One of the problems with explaining how life on Earth could have developed, then, is that any carbon on the planet during this hellish infancy would have boiled away in such a heated environment.

But geologists from Rice University are now suggesting one way that carbon – and, therefore, you and me – got around this.

A collision with a Mercury-like planet after Earth had cooled off could have effectively delivered the carbon necessary for future life on the planet to evolve – with Earth absorbing this mystery planet's carbon load.

Such a hypothesis not only accounts for how carbon on Earth's surface existed after the planet's molten beginnings, but also how the element didn't become fused within Earth's core, where life would also be unable to develop.

"The challenge is to explain the origin of the volatile elements like carbon that remain outside the core in the mantle portion of our planet," says geologist Rajdeep Dasgupta.

"[E]ven if carbon did not vaporise into space when the planet was largely molten, it would end up in the metallic core of our planet, because the iron-rich alloys there have a strong affinity for carbon."

The notion that Earth's life-giving carbon originally came from somewhere else isn't new. The 'late veneer hypothesis' suggests that some of the chemicals found on Earth today originated from elsewhere in space, and may have been deposited on our planet via meteorite impacts.

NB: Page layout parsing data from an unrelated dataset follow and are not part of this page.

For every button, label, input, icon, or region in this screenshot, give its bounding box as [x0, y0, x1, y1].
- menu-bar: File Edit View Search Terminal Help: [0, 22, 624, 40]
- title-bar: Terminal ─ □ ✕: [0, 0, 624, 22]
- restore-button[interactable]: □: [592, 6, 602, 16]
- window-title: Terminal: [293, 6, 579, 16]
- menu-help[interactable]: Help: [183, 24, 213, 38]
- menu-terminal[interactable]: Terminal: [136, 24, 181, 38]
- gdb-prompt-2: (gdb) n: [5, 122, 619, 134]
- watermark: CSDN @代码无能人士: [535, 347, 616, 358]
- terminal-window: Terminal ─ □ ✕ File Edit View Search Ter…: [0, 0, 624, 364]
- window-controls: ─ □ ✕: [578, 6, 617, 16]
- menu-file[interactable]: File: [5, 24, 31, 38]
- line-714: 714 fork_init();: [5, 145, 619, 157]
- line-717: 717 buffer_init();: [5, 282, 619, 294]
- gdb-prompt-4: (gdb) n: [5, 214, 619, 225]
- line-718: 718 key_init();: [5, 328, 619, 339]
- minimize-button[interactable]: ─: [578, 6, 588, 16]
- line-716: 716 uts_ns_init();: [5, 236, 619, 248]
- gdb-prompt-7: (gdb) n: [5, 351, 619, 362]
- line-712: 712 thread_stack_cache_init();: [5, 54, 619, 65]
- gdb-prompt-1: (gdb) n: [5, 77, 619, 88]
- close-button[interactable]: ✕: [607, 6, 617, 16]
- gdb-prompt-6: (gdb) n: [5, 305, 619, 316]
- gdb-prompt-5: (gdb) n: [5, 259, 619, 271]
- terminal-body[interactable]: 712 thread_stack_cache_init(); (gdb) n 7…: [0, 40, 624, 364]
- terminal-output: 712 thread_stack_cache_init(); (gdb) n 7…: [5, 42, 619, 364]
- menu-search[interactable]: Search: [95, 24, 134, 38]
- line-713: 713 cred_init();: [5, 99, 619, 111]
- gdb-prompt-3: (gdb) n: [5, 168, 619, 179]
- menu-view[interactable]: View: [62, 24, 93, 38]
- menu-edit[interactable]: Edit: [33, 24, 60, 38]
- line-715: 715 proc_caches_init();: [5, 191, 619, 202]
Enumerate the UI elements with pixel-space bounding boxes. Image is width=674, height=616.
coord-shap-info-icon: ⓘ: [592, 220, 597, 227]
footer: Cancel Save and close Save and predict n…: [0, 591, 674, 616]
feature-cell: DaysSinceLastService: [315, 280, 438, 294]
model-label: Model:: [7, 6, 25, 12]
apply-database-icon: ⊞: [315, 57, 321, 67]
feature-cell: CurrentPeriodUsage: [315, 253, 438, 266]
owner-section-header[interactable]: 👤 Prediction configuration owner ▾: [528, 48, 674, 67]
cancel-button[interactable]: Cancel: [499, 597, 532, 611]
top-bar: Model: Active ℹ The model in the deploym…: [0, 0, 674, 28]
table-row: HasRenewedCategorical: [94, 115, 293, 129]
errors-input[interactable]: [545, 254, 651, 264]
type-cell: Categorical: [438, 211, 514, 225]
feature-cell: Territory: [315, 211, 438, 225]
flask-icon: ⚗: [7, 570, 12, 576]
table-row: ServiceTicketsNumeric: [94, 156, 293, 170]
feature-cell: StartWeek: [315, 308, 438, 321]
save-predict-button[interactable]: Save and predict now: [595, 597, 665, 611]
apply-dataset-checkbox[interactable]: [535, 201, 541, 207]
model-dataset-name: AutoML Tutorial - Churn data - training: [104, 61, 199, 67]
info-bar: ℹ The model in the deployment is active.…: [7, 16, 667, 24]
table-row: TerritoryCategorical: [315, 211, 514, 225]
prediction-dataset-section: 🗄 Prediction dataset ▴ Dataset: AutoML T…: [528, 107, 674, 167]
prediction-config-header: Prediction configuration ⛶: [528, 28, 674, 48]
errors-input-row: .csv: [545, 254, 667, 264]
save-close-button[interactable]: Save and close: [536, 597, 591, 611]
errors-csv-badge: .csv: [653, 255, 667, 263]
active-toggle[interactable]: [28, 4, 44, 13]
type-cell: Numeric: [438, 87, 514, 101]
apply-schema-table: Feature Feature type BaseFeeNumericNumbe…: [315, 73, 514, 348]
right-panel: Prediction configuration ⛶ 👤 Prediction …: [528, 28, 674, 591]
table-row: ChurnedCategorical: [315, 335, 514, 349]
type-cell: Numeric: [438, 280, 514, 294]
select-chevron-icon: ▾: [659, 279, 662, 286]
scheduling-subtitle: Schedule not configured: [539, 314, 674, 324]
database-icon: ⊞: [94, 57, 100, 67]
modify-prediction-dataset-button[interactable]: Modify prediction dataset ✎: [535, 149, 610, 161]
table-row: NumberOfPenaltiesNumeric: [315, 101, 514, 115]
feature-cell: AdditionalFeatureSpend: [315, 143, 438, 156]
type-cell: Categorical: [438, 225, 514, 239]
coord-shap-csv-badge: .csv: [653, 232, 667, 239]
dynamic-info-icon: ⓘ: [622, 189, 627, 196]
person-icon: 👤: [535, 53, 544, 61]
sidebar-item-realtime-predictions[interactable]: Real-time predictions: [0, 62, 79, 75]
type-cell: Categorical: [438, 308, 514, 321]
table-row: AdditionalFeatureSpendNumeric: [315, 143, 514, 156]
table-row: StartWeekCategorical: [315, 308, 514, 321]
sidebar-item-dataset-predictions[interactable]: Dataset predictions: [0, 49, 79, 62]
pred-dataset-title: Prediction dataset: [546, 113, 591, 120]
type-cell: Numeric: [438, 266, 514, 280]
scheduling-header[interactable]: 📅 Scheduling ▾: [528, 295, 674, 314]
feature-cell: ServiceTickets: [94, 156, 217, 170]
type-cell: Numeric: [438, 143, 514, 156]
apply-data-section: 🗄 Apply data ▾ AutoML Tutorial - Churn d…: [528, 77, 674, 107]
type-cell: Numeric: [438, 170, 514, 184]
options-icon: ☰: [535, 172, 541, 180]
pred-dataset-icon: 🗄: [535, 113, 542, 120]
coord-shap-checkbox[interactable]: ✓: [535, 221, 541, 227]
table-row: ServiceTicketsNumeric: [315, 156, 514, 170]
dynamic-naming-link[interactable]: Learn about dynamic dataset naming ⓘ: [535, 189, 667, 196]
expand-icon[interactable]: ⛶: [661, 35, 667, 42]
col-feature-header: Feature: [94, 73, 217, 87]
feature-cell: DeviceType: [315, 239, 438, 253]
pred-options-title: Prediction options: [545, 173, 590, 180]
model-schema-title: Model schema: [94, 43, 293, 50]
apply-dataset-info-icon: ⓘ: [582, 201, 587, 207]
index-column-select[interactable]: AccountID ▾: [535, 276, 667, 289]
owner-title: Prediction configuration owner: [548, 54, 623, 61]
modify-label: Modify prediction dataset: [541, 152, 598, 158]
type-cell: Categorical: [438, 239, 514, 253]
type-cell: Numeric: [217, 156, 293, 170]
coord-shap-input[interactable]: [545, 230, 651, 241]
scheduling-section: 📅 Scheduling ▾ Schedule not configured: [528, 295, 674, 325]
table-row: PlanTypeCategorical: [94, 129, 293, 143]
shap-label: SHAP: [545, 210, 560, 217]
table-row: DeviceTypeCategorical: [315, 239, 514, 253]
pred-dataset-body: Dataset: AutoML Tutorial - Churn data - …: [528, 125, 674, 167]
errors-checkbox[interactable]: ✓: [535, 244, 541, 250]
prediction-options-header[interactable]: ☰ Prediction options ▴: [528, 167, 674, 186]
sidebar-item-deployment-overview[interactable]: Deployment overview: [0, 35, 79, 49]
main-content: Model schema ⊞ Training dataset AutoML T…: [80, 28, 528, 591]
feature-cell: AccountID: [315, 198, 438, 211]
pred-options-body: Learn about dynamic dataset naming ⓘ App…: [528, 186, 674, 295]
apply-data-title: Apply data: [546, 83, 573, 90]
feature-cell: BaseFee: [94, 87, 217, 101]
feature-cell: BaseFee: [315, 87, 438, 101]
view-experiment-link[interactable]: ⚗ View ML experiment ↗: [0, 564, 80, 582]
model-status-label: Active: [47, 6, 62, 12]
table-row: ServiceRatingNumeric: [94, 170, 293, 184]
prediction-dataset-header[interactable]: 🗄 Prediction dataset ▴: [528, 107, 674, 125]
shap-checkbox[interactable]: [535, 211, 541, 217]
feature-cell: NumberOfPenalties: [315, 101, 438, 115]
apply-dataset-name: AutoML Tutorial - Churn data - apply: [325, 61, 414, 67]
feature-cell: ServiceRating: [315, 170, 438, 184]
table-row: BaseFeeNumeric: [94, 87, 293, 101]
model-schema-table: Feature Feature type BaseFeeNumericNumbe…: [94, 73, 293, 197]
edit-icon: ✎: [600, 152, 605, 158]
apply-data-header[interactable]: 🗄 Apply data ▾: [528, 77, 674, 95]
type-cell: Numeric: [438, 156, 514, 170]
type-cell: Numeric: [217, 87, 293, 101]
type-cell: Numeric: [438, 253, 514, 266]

"One popular idea has been that volatile elements like carbon, sulphur, nitrogen, and hydrogen were added after Earth's core finished forming," explains former Rice geochemist Yuan Li, now with the Chinese Academy of Sciences.

"Any of those elements that fell to Earth in meteorites and comets more than about 100 million years after the Solar System formed could have avoided the intense heat of the magma ocean that covered Earth up to that point."

But while the late veneer hypothesis sounds plausible, it has its shortcomings – such as failing to explain how random and isolated meteorite collisions could produce such a diverse spread of elements like carbon throughout Earth's mantle, which makes up around two-thirds of the planet's mass.

"The problem with that idea is that while it can account for the abundance of many of these elements, there are no known meteorites that would produce the ratio of volatile elements in the silicate portion of our planet," says Li.

Conducting high-pressure and high-temperature experiments in the lab with hydraulic equipment, the researchers looked to see what kinds of chemicals and conditions might lead to the elemental ratio seen in Earth's mantle.

"We thought we definitely needed to break away from the conventional core composition of just iron and nickel and carbon," says Dasgupta. "So we began exploring very sulphur-rich and silicon-rich alloys, in part because the core of Mars is thought to be sulphur-rich and the core of Mercury is thought to be relatively silicon-rich."

The team found that, in the event of a hypothetical collision between Earth and another mass, carbon could remain in Earth's mantle – and not be wholly absorbed into its iron core – if the other mass contained an iron alloy in its core that was rich in either silicon or sulphur.

"One scenario that explains the carbon-to-sulphur ratio and carbon abundance is that an embryonic planet like Mercury, which had already formed a silicon-rich core, collided with and was absorbed by Earth," says Dasgupta.

"Because it's a massive body, the dynamics could work in a way that the core of that planet would go directly to the core of our planet, and the carbon-rich mantle would mix with Earth's mantle."

In other words, the chemical makeup of Earth's life-supporting geology today can be explained if our planet happened to 'eat' a smaller, Mercury-like planet billions of years ago.

It's a heck of a hypothesis – and will no doubt receive considerable scrutiny from other scientists. For their part, the researchers acknowledge there's a lot more work to be done to reconcile other volatile elements, as they've only looked at carbon and sulphur so far.

But the ideas may also help us to understand better why life on other planets is so rare.

It could be that not only does a planet need the right positioning and temperature to support life – it may require a little help, in terms of things like random collisions in space, to give it the extra ingredients to really get things cooking.

The findings are reported in Nature Geoscience.